HASAKAH, Syria — North and East Syria’s Gozarto (Jazira) is commonly referred to as “Syria’s Breadbasket”. However, due to decreased rainfall, the restriction of water flows by Turkey, and the loss of agricultural land to the October 2019 Turkish invasion of the region, crop yields this year are expected to be poor.
A SuroyoTV correspondent in Tel Tamr, a predominantly Syriac–Assyrian town situated along the Khabur River, interviewed several farmers about the hurdles they have faced this year.
“All farmers in the region have faced a tough season as a result of rainfall decline which negatively affected agricultural crops and raised concerns about an economic crisis,” said one farmer.
Farmers have used the waters of the Khabur River to help irrigate their crops in the absence of sufficient rainfall in the past.
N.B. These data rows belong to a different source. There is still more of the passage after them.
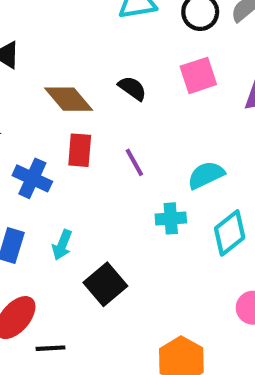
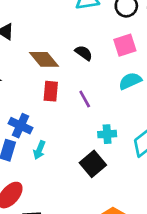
cyan semicircle: (206, 175) -> (130, 81), moved
blue cross: (32, 178) -> (21, 126), moved
black square: (105, 284) -> (93, 164), moved

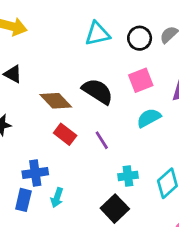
black semicircle: (84, 53) -> (98, 91), size x1.6
red rectangle: (51, 91) -> (65, 134), turned -54
blue cross: (21, 126) -> (35, 173), turned -30

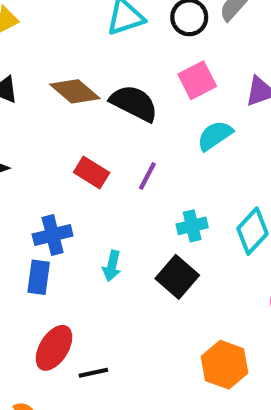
brown diamond: (56, 101) -> (75, 91), moved
purple line: (102, 140) -> (147, 176), turned 66
cyan arrow: (57, 198) -> (112, 266), moved

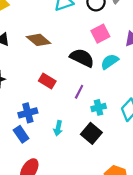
black semicircle: (134, 103) -> (82, 58), moved
purple line: (147, 176) -> (79, 92), moved
blue rectangle: (39, 277) -> (21, 134), turned -42

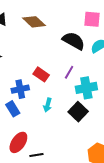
pink square: (100, 34) -> (92, 19), turned 30
red rectangle: (47, 81) -> (41, 74), moved
cyan cross: (99, 107) -> (86, 88), size x1.5

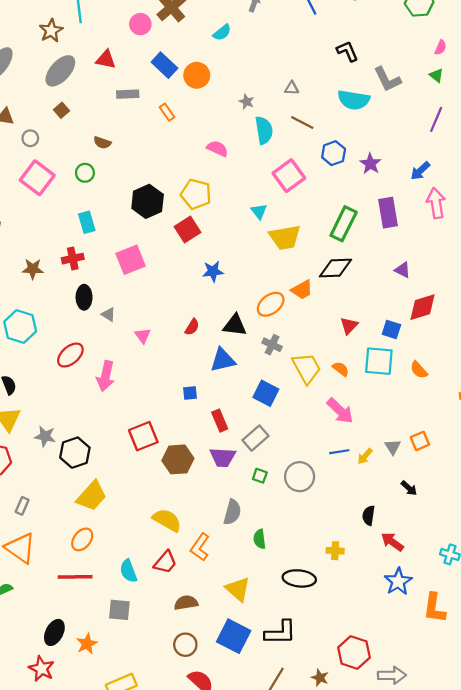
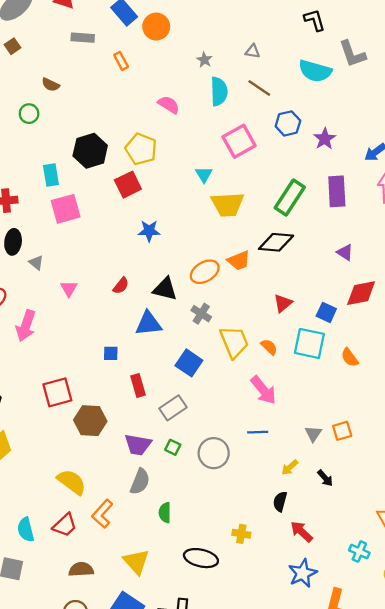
cyan rectangle: (87, 222) -> (51, 175), moved
yellow arrow: (365, 456) -> (290, 467), moved
purple trapezoid: (223, 457) -> (138, 445), moved

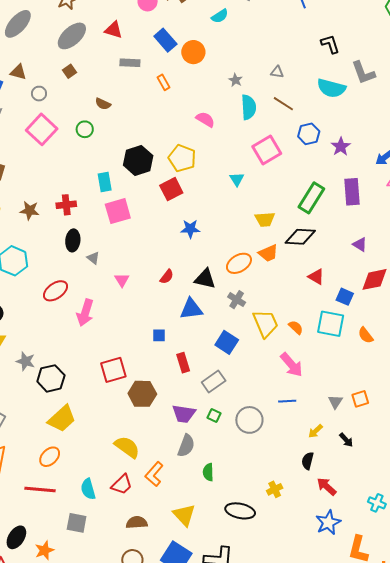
yellow trapezoid: (228, 204) -> (265, 219), moved, size x0.7
red triangle: (283, 303) -> (316, 277), moved, turned -48
yellow cross: (241, 534) -> (275, 489), turned -35

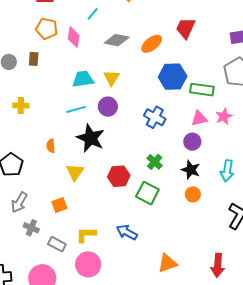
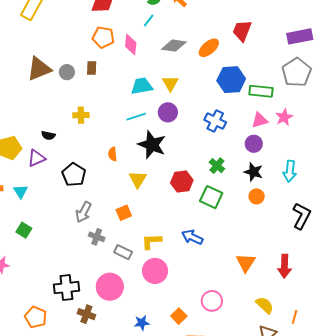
orange triangle: (167, 263) -> (246, 263), moved, turned -35

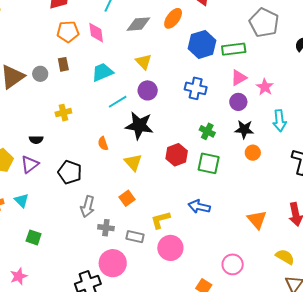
cyan trapezoid: (142, 86) -> (102, 72), moved
pink star: (284, 117) -> (265, 87), moved
pink circle: (110, 287) -> (113, 263), moved

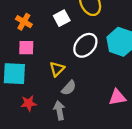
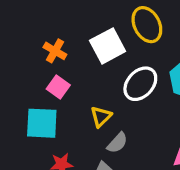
white square: (62, 18) -> (108, 46), size x1.5
pink square: (26, 48) -> (58, 87), turned 35

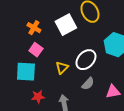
white ellipse: (140, 84) -> (86, 60), moved
gray semicircle: (117, 143) -> (88, 84), moved

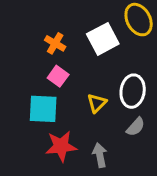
white ellipse: (86, 60) -> (133, 91), turned -35
red star: (38, 97) -> (61, 146), size x1.5

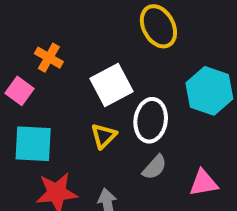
white square: (103, 39) -> (111, 85), moved
pink square: (58, 76) -> (19, 91), moved

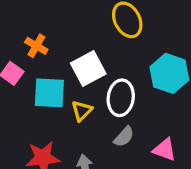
cyan square: (33, 144) -> (49, 93), moved
pink triangle: (203, 183) -> (165, 150), turned 30

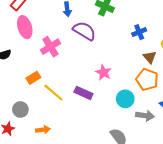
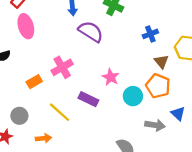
pink cross: (50, 47) -> (62, 67), moved
yellow line: (53, 93) -> (59, 112), moved
cyan circle: (125, 99) -> (133, 96), moved

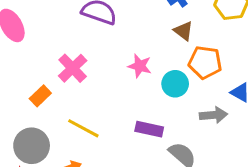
brown triangle: (161, 61) -> (184, 31), moved
purple rectangle: (88, 99) -> (149, 129), moved
gray circle: (19, 116) -> (32, 146), size x1.5

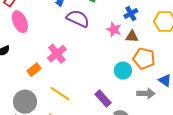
brown triangle: (184, 31) -> (132, 36), turned -40
pink star: (140, 66) -> (114, 30), moved
purple rectangle: (149, 129) -> (103, 99), turned 30

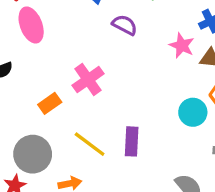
purple semicircle: (78, 19) -> (125, 25), size x0.7
purple rectangle: (103, 99) -> (132, 141), moved, turned 42

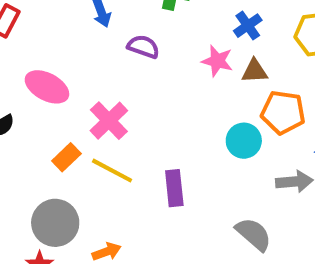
pink ellipse: (31, 25) -> (47, 87), moved, turned -32
yellow line: (90, 144) -> (112, 171), moved

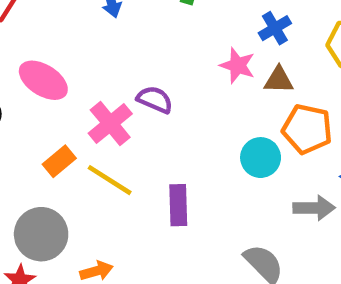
purple semicircle: (143, 47) -> (155, 100), moved

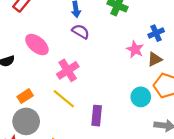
brown triangle: (279, 80) -> (155, 59), turned -35
purple semicircle: (155, 100) -> (81, 32), moved
orange rectangle: (59, 161) -> (25, 96), moved

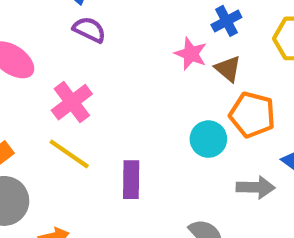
brown triangle: (155, 59) -> (228, 69), turned -49

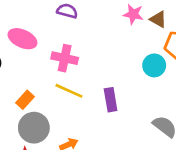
pink cross: (72, 102) -> (65, 58), turned -30

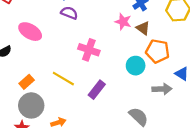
pink cross: (65, 58) -> (89, 50), moved
purple rectangle: (111, 100) -> (97, 90), turned 42

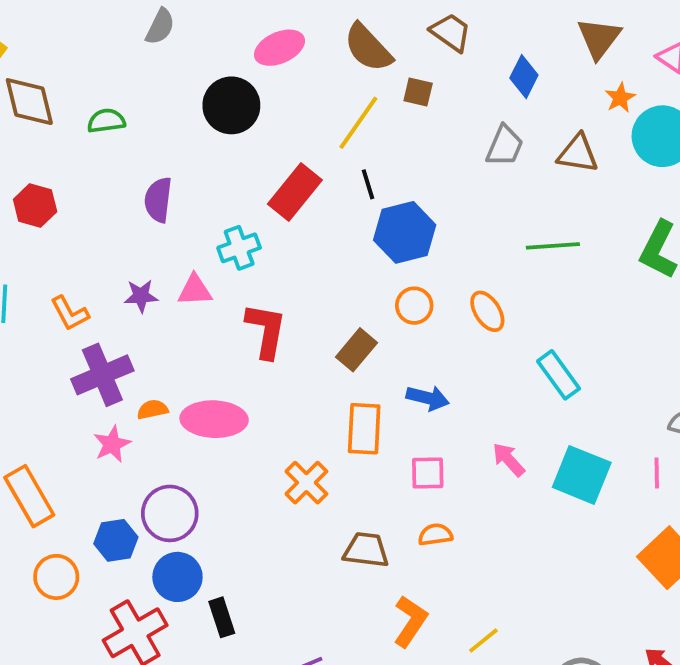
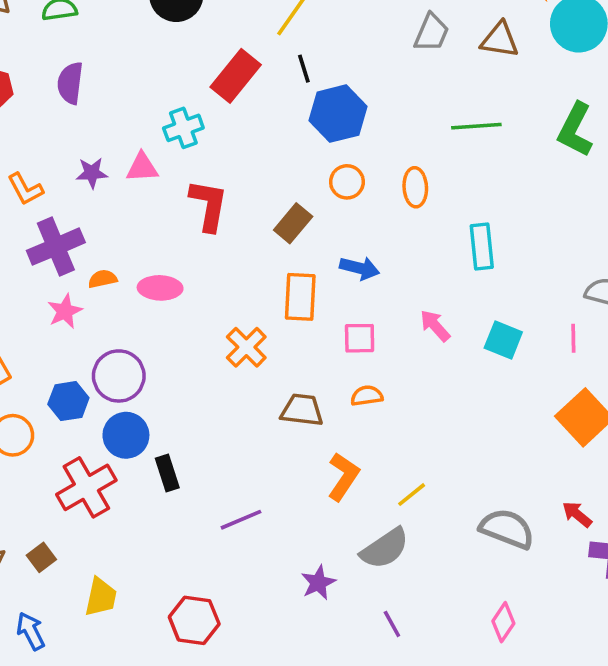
purple semicircle: (158, 200) -> (70, 83), moved
orange ellipse: (487, 311) -> (415, 187), turned 30
cyan rectangle: (559, 375) -> (482, 247), turned 30
pink ellipse: (214, 419) -> (160, 288), size x0.7
cyan square: (582, 475) -> (503, 340), size x0.7

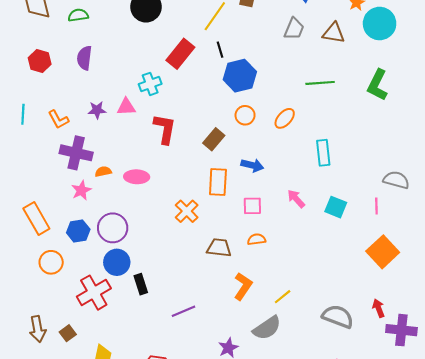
orange ellipse: (415, 187) -> (285, 118), turned 45
purple cross: (56, 247) -> (76, 153), turned 36
blue hexagon: (68, 401) -> (78, 231), moved
red arrow: (577, 514) -> (378, 308), turned 30

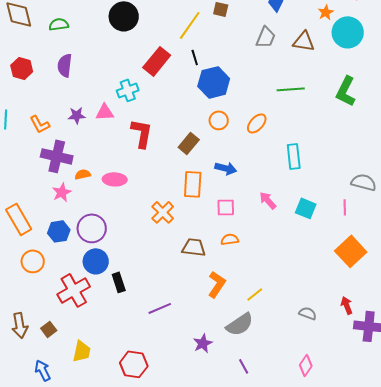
gray semicircle: (338, 317) -> (308, 313), size x0.6

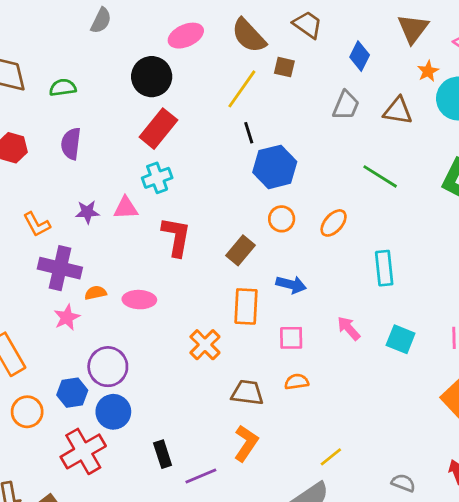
red rectangle: (157, 61) -> (158, 129), moved
green line: (291, 89) -> (380, 176), turned 36
blue hexagon: (59, 231) -> (72, 393), moved
black rectangle: (119, 282) -> (163, 454), moved
orange L-shape: (217, 284) -> (246, 443), moved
However, the severely low levels of the Khabur have prevented that this year.
Regarding alternative solutions, another farmer told SuroyoTV that, “In the past, I found alternative solutions by opening artesian wells in the area but they are now under the control of the Turkish-backed groups.”
“We also used to use the water of the Khabur for watering the crops from Rish Ayno (Ras al-Ayn) to Hasakah, but this year we lost large agricultural areas due to the control of the Turkish-backed mercenaries,” he added.
A looming food crisis has emerged due to the lack of cultivated areas on the one hand and low levels of rainfall on the other. North and East Syria, like the rest of country, has been in the grips of both an economic and health crisis. Farmers are waiting for emergency solutions from the Democratic Autonomous Administration (DAA) that governs the region. Given the de facto embargos imposed by Turkey and the Syrian regime on the region, it is unclear how much aid the DAA will be able to provide farmers and avert a wheat shortage.